For participating hubs and the economy, the EOIC provides an opportunity to anchor high-growth businesses within eastern Ontario communities by promoting key sectors and attracting startups to their respective regions. The EOIC also leverages incoming innovation or technology solutions to create an interconnected network of business solutions and connections to address challenges that may impact specific regions, like supply chain issues, talent supply, healthcare or housing.
“Launch Lab’s purpose is to foster entrepreneurship and the commercialization of innovations to help build globally competitive companies in eastern Ontario.” says Scott Runte, CEO of Launch Lab. “As a founding member of the EOIC, we have been able to strengthen our partnership model, connect our clients to a broader range of advisory support and collectively strengthen the voice of innovation across the region.”

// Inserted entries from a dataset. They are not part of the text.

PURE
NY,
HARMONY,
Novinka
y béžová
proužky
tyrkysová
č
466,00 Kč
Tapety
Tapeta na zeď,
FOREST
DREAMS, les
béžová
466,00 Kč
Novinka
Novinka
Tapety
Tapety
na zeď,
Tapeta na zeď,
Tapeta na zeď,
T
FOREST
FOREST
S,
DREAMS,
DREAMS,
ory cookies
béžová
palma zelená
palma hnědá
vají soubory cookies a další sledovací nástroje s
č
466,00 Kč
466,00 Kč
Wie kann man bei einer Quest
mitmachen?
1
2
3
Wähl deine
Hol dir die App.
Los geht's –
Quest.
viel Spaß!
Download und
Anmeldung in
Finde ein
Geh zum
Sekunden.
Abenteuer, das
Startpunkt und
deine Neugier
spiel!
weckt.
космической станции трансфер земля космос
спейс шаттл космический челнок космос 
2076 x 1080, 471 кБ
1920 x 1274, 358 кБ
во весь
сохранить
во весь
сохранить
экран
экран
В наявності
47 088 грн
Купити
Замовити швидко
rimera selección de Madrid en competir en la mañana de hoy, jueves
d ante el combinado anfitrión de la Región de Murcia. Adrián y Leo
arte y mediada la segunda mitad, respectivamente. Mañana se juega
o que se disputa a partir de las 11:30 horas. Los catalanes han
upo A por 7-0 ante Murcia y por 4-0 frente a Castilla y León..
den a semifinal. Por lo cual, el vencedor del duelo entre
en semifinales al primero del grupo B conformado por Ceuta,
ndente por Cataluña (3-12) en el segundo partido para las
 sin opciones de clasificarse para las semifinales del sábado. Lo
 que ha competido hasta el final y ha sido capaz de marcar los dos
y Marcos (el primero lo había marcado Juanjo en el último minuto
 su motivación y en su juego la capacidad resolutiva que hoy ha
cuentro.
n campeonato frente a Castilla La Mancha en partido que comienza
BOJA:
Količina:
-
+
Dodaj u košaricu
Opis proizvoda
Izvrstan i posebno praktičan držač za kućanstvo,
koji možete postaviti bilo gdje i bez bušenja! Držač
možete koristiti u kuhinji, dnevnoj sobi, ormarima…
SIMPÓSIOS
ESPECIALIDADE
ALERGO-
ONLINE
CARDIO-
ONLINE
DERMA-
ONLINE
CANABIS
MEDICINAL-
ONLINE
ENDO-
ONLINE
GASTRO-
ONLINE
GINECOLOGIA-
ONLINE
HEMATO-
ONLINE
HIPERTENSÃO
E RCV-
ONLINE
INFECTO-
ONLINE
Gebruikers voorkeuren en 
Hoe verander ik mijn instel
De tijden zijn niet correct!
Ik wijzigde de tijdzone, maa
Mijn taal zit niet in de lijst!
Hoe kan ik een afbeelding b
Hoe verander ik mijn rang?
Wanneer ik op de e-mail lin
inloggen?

Since its inception in 2020 (despite the challenges posed by the pandemic), the EOIC has been full steam ahead. In addition to establishing its hubs, landing pads and an official steering committee to advance its mission, the EOIC has been busy raising the profile of eastern Ontario’s entrepreneurs and expanding its relationships between the regions and their assets. In anticipation of officially launching the EOIC in the fall of this year, the EOIC is also deep into planning this summer’s Corridor Connects, a two-day, in-person bus tour designed to introduce newly landed founders to the resources and support available from Durham Region to Cornwall. This is only the beginning, and with high-calibre organizations working together, the EOIC is well on its way to solidifying eastern Ontario as a leading innovation district that startups need to note.